Impact of the mitochondria-targeted antioxidant MitoQ on hypoxia-induced pulmonary hypertension.

Increased mitochondrial reactive oxygen species (ROS), particularly superoxide, have been suggested to mediate hypoxic pulmonary vasoconstriction (HPV), chronic hypoxia-induced pulmonary hypertension and right ventricular remodelling. We determined ROS in acute and chronic hypoxia, and investigated the effect of the mitochondriatargeted antioxidant MitoQ under these conditions. The effect of MitoQ or its inactive carrier substance, decyltriphenylphosphonium, on acute HPV (1% O-2 for 10 min) was investigated in isolated blood-free perfused mouse lungs. Mice exposed to chronic hypoxia (10% O-2 for 4 weeks) or after banding of the main pulmonary artery were treated with MitoQ or decyltriphenylphosphonium (50 mg.kg(-1).day(-1)). Total cellular superoxide and mitochondrial ROS levels were increased in pulmonary artery smooth muscle cells but decreased in pulmonary fibroblasts in acute hypoxia. MitoQ significantly inhibited HPV and acute hypoxia-induced rise in superoxide concentration. ROS was decreased in pulmonary artery smooth muscle cells, while it increased in the right ventricle after chronic hypoxia.

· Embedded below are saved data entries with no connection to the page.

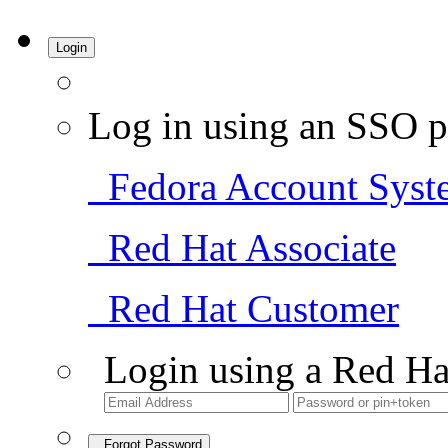
Login
Log in using an SSO p
Fedora Account Syst
Red Hat Associate
Red Hat Customer
Login using a Red Ha
Forgot Password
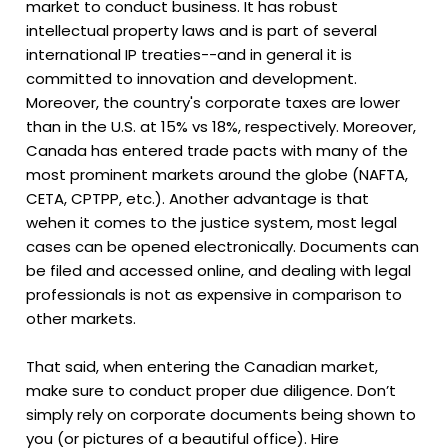
market to conduct business. It has robust
intellectual property laws and is part of several
international IP treaties--and in general it is
committed to innovation and development.
Moreover, the country's corporate taxes are lower
than in the U.S. at 15% vs 18%, respectively. Moreover,
Canada has entered trade pacts with many of the
most prominent markets around the globe (NAFTA,
CETA, CPTPP, etc.). Another advantage is that
wehen it comes to the justice system, most legal
cases can be opened electronically. Documents can
be filed and accessed online, and dealing with legal
professionals is not as expensive in comparison to
other markets.
That said, when entering the Canadian market,
make sure to conduct proper due diligence. Don’t
simply rely on corporate documents being shown to
you (or pictures of a beautiful office). Hire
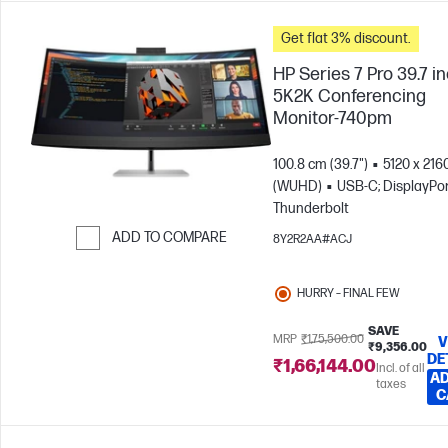
Get flat 3% discount.
HP Series 7 Pro 39.7 i
5K2K Conferencing
Monitor-740pm
100.8 cm (39.7")
5120 x 216
(WUHD)
USB-C; DisplayPor
Thunderbolt
ADD TO COMPARE
8Y2R2AA#ACJ
Skip to Compare
HURRY – FINAL FEW
SAVE
MRP
₹1,75,500.00
V
₹9,356.00
DE
₹1,66,144.00
Incl. of all
AD
taxes
C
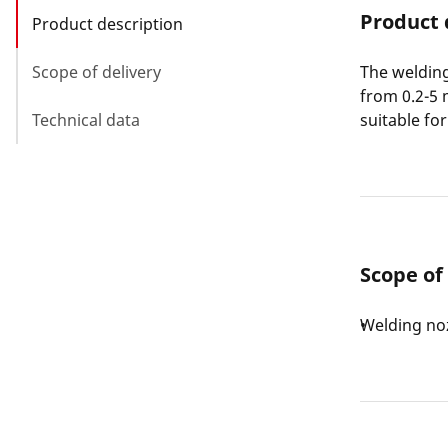
Product 
Product description
Scope of delivery
The welding
from 0.2-5 
Technical data
suitable fo
Scope of
Welding noz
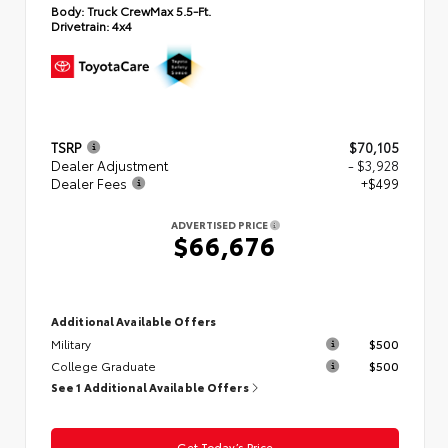
Body:
Truck CrewMax 5.5-Ft.
Drivetrain:
4x4
TSRP
$70,105
Dealer Adjustment
- $3,928
Dealer Fees
+$499
ADVERTISED PRICE
$66,676
Additional Available Offers
Military
$500
College Graduate
$500
See 1 Additional Available Offers
Get Today’s Price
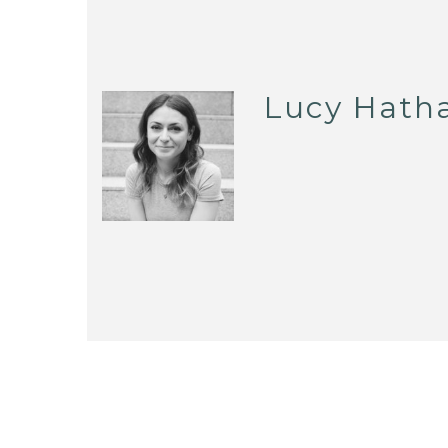
Lucy Hath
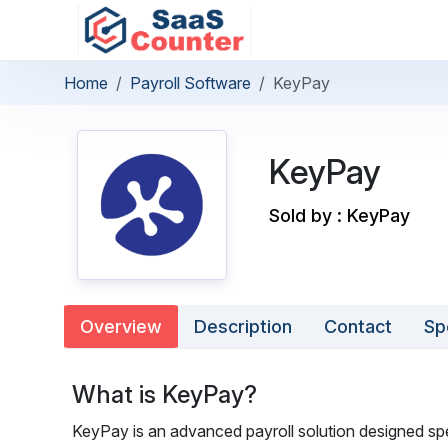
Home
Payroll Software
KeyPay
KeyPay
Sold by : KeyPay
Overview
Description
Contact
Sp
What is KeyPay?
KeyPay is an advanced payroll solution designed spec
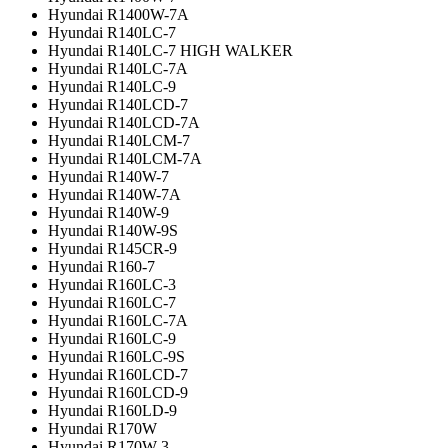
Hyundai R1400W-7A
Hyundai R140LC-7
Hyundai R140LC-7 HIGH WALKER
Hyundai R140LC-7A
Hyundai R140LC-9
Hyundai R140LCD-7
Hyundai R140LCD-7A
Hyundai R140LCM-7
Hyundai R140LCM-7A
Hyundai R140W-7
Hyundai R140W-7A
Hyundai R140W-9
Hyundai R140W-9S
Hyundai R145CR-9
Hyundai R160-7
Hyundai R160LC-3
Hyundai R160LC-7
Hyundai R160LC-7A
Hyundai R160LC-9
Hyundai R160LC-9S
Hyundai R160LCD-7
Hyundai R160LCD-9
Hyundai R160LD-9
Hyundai R170W
Hyundai R170W-3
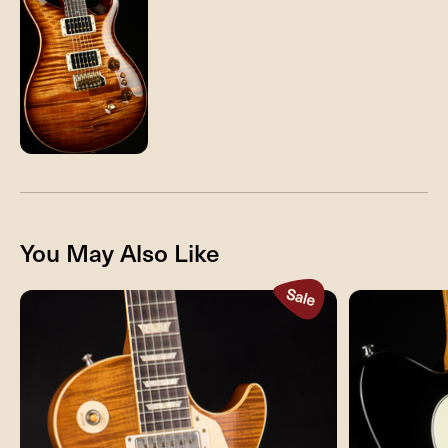
You May Also Like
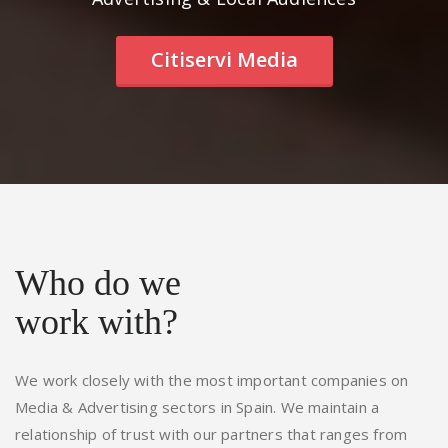
Citiservi Media
Who do we
work with?
We work closely with the most important companies on
Media & Advertising sectors in Spain. We maintain a
relationship of trust with our partners that ranges from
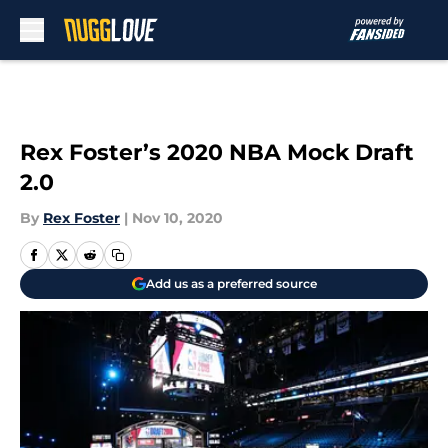
Skip to main content
Rex Foster’s 2020 NBA Mock Draft
2.0
By
Rex Foster
|
Nov 10, 2020
Add us as a preferred source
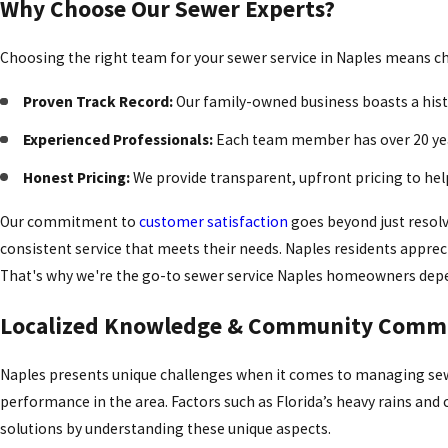
Why Choose Our Sewer Experts?
Choosing the right team for your sewer service in Naples means choo
Proven Track Record:
Our family-owned business boasts a histor
Experienced Professionals:
Each team member has over 20 year
Honest Pricing:
We provide transparent, upfront pricing to hel
Our commitment to
customer satisfaction
goes beyond just resolv
consistent service that meets their needs. Naples residents appre
That's why we're the go-to sewer service Naples homeowners dep
Localized Knowledge & Community Comm
Naples presents unique challenges when it comes to managing sew
performance in the area. Factors such as Florida’s heavy rains and 
solutions by understanding these unique aspects.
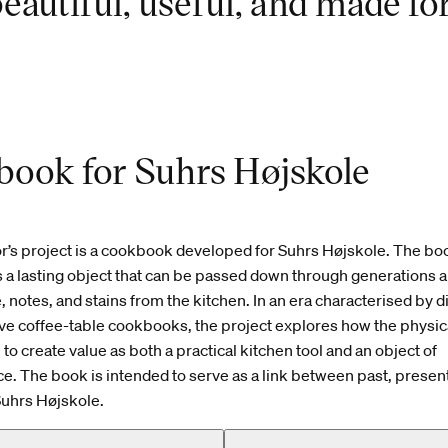
eautiful, useful, and made fo
ook for Suhrs Højskole
r’s project is a cookbook developed for Suhrs Højskole. The boo
 a lasting object that can be passed down through generations 
 notes, and stains from the kitchen. In an era characterised by d
ve coffee-table cookbooks, the project explores how the physi
to create value as both a practical kitchen tool and an object of
 The book is intended to serve as a link between past, present
Suhrs Højskole.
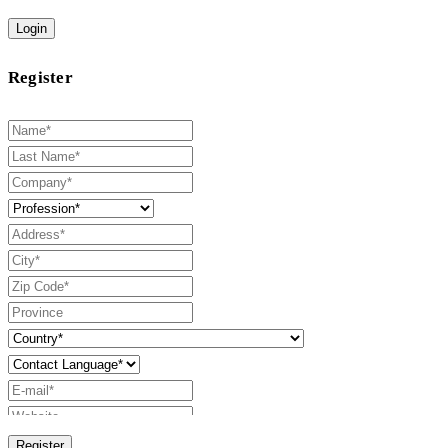
Login
Register
Register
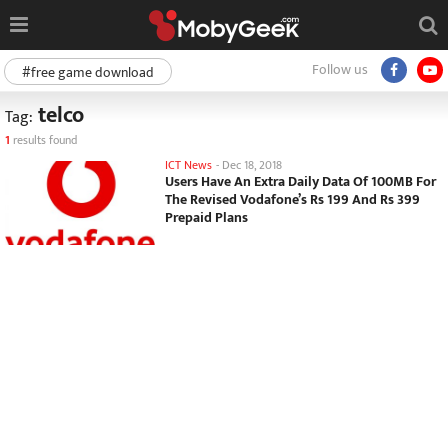
Follow us
#free game download
telco
Tag:
1
results found
ICT News
-
Dec 18, 2018
Users Have An Extra Daily Data Of 100MB For
The Revised Vodafone’s Rs 199 And Rs 399
Prepaid Plans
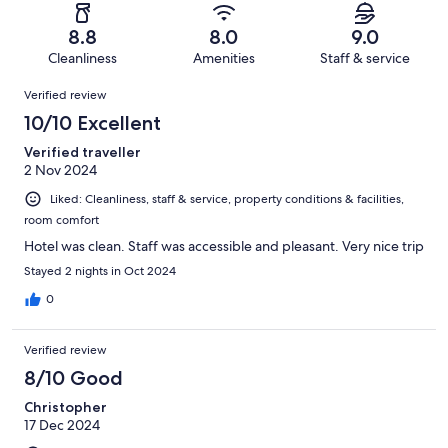
reviews
out
-
26
1
of
Terrible.
reviews
out
8.8
8.0
9.0
26
1
of
Cleanliness
Amenities
Staff & service
reviews
out
26
Reviews
of
Verified review
reviews
26
10/10 Excellent
reviews
Verified traveller
2 Nov 2024
Liked: Cleanliness, staff & service, property conditions & facilities,
room comfort
Hotel was clean. Staff was accessible and pleasant. Very nice trip
Stayed 2 nights in Oct 2024
0
Verified review
8/10 Good
Christopher
17 Dec 2024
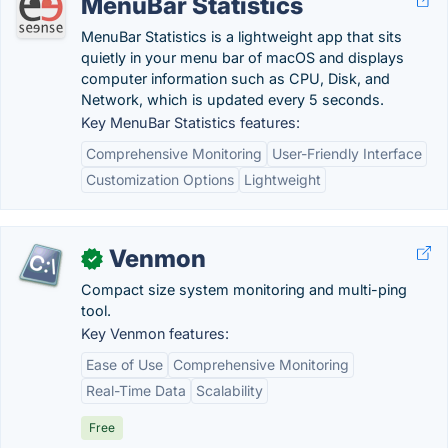
MenuBar Statistics
MenuBar Statistics is a lightweight app that sits
quietly in your menu bar of macOS and displays
computer information such as CPU, Disk, and
Network, which is updated every 5 seconds.
Key MenuBar Statistics features:
Comprehensive Monitoring
User-Friendly Interface
Customization Options
Lightweight
Venmon
✓
Compact size system monitoring and multi-ping
tool.
Key Venmon features:
Ease of Use
Comprehensive Monitoring
Real-Time Data
Scalability
Free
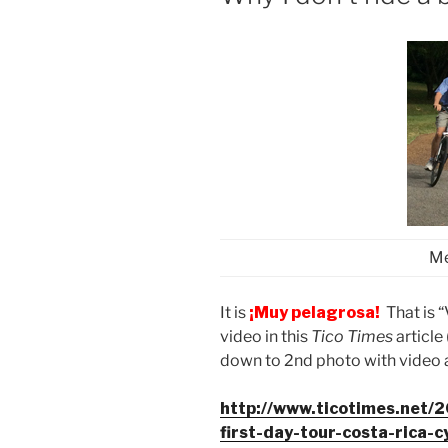
Me
It is
¡Muy pelagrosa!
That is 
video in this
Tico Times
article
down to 2nd photo with video a
http://www.ticotimes.net/
first-day-tour-costa-rica-c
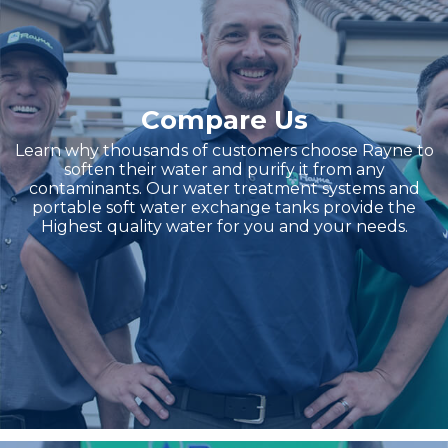
Compare Us
Learn why thousands of customers choose Rayne to
soften their water and purify it from any
contaminants. Our water treatment systems and
portable soft water exchange tanks provide the
Highest quality water for you and your needs.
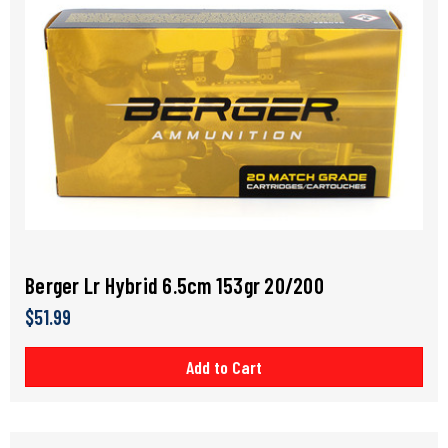
Berger Lr Hybrid 6.5cm 153gr 20/200
$51.99
Add to Cart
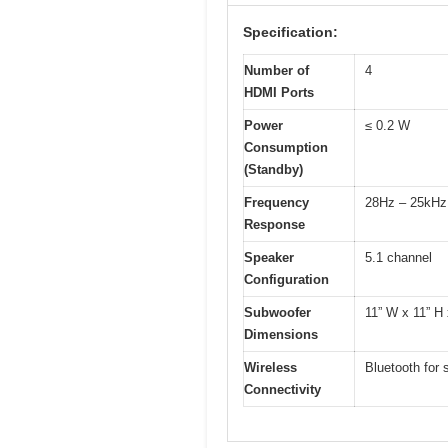
Specification:
Number of
4
HDMI Ports
Power
≤ 0.2 W
Consumption
(Standby)
Frequency
28Hz – 25kHz
Response
Speaker
5.1 channel
Configuration
Subwoofer
11” W x 11” H 
Dimensions
Wireless
Bluetooth for 
Connectivity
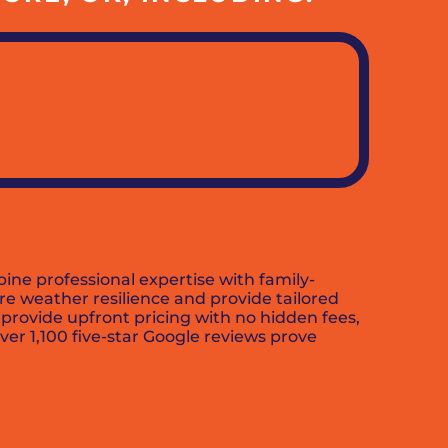
ine professional expertise with family-
e weather resilience and provide tailored
 provide upfront pricing with no hidden fees,
r 1,100 five-star Google reviews prove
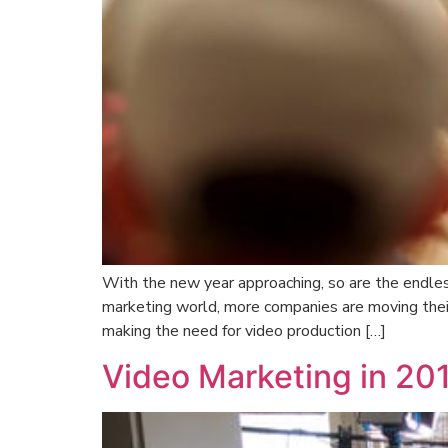
With the new year approaching, so are the endles
marketing world, more companies are moving thei
making the need for video production […]
Video Marketing in 20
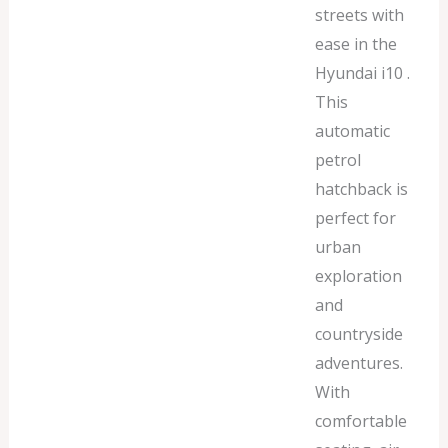
streets with
ease in the
Hyundai i10 .
This
automatic
petrol
hatchback is
perfect for
urban
exploration
and
countryside
adventures.
With
comfortable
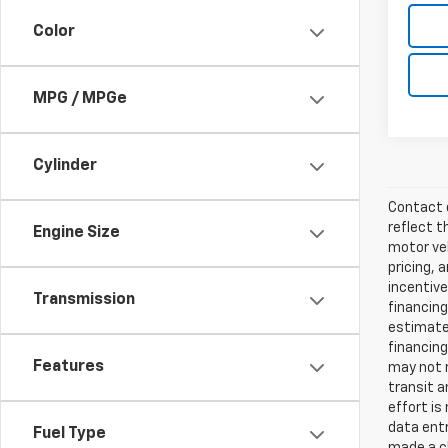
Color
MPG / MPGe
Cylinder
Contact d
reflect t
Engine Size
motor veh
pricing, 
incentive
Transmission
financing
estimates
financing
Features
may not r
transit a
effort is
data entr
Fuel Type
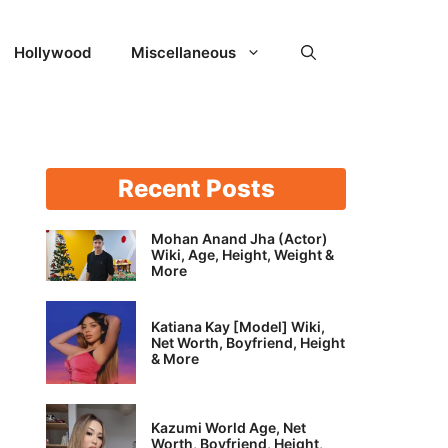
Hollywood
Miscellaneous
Recent Posts
Mohan Anand Jha (Actor)
Wiki, Age, Height, Weight &
More
Katiana Kay [Model] Wiki,
Net Worth, Boyfriend, Height
& More
Kazumi World Age, Net
Worth, Boyfriend, Height,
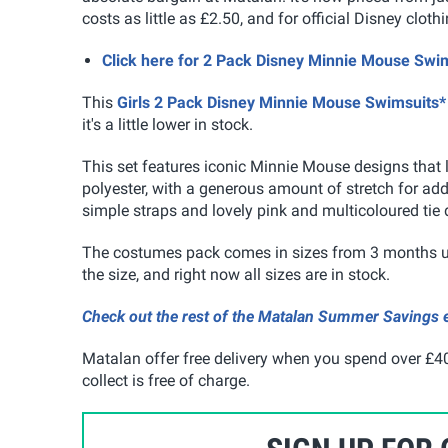
costs as little as £2.50, and for official Disney cloth
Click here for 2 Pack Disney Minnie Mouse S
This
Girls 2 Pack Disney Minnie Mouse Swimsuits*
it's a little lower in stock.
This set features iconic Minnie Mouse designs that l
polyester, with a generous amount of stretch for adde
simple straps and lovely pink and multicoloured tie
The costumes pack comes in sizes from 3 months up
the size, and right now all sizes are in stock.
Check out the rest of the Matalan Summer Savings e
Matalan offer free delivery when you spend over £40
collect is free of charge.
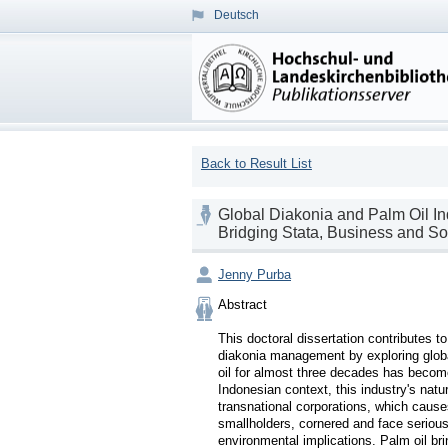
Deutsch
Back to Result List
Global Diakonia and Palm Oil In
Bridging Stata, Business and So
Jenny Purba
Abstract

This doctoral dissertation contributes t
diakonia management by exploring global
oil for almost three decades has becom
Indonesian context, this industry's natu
transnational corporations, which cause
smallholders, cornered and face serious
environmental implications. Palm oil bri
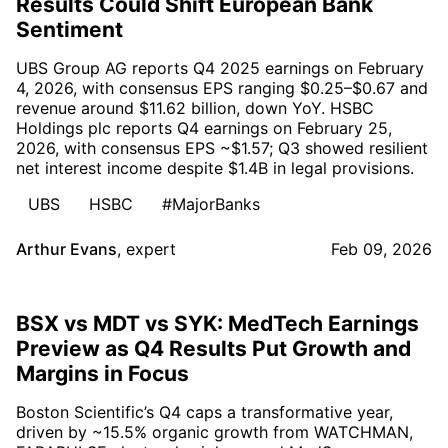
Results Could Shift European Bank
Sentiment
UBS Group AG reports Q4 2025 earnings on February
4, 2026, with consensus EPS ranging $0.25–$0.67 and
revenue around $11.62 billion, down YoY. HSBC
Holdings plc reports Q4 earnings on February 25,
2026, with consensus EPS ~$1.57; Q3 showed resilient
net interest income despite $1.4B in legal provisions.
UBS
HSBC
#MajorBanks
Arthur Evans
,
expert
Feb 09, 2026
BSX vs MDT vs SYK: MedTech Earnings
Preview as Q4 Results Put Growth and
Margins in Focus
Boston Scientific’s Q4 caps a transformative year,
driven by ~15.5% organic growth from WATCHMAN,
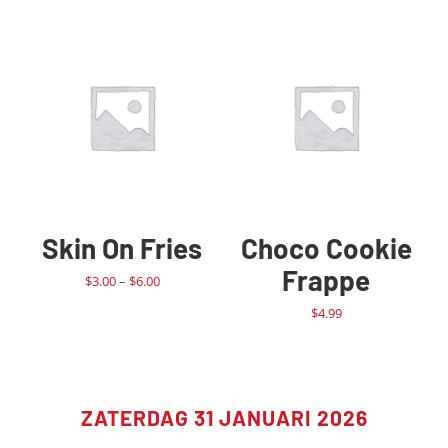
Skin On Fries
Choco Cookie
Frappe
Price
$
3.00
–
$
6.00
range:
$
4.99
$3.00
through
$6.00
ZATERDAG 31 JANUARI 2026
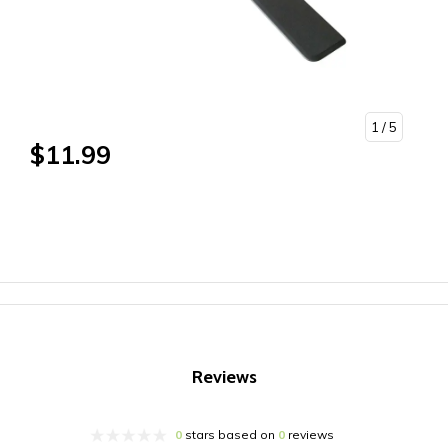
1
/ 5
$11.99
Reviews
0
stars based on
0
reviews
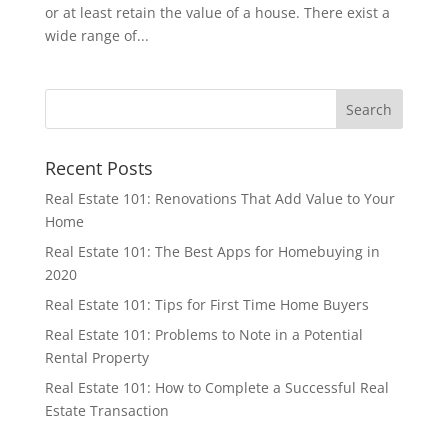
or at least retain the value of a house. There exist a
wide range of...
Recent Posts
Real Estate 101: Renovations That Add Value to Your
Home
Real Estate 101: The Best Apps for Homebuying in
2020
Real Estate 101: Tips for First Time Home Buyers
Real Estate 101: Problems to Note in a Potential
Rental Property
Real Estate 101: How to Complete a Successful Real
Estate Transaction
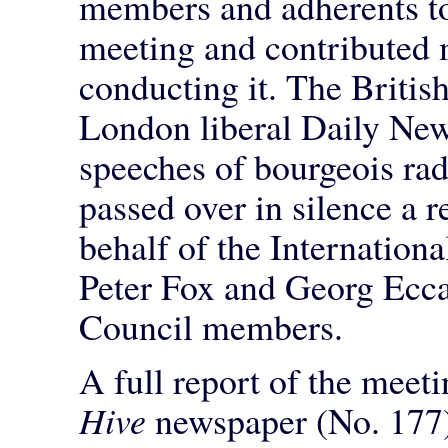
members and adherents to
meeting and contributed 
conducting it. The British
London liberal Daily New
speeches of bourgeois rad
passed over in silence a 
behalf of the Internationa
Peter Fox and Georg Eccar
Council members.
A full report of the meet
Hive
newspaper (No. 177)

Correspondingly, MitoQ did not affect the development of chronic hypoxia-induced pulmonary hypertension but attenuated right ventricular remodelling after chronic hypoxia as well as after pulmonary arterial banding. Increased mitochondrial ROS of pulmonary artery smooth muscle cells mediate acute HPV, but not chronic hypoxia-induced pulmonary hypertension. MitoQ may be beneficial under conditions of exaggerated acute HPV.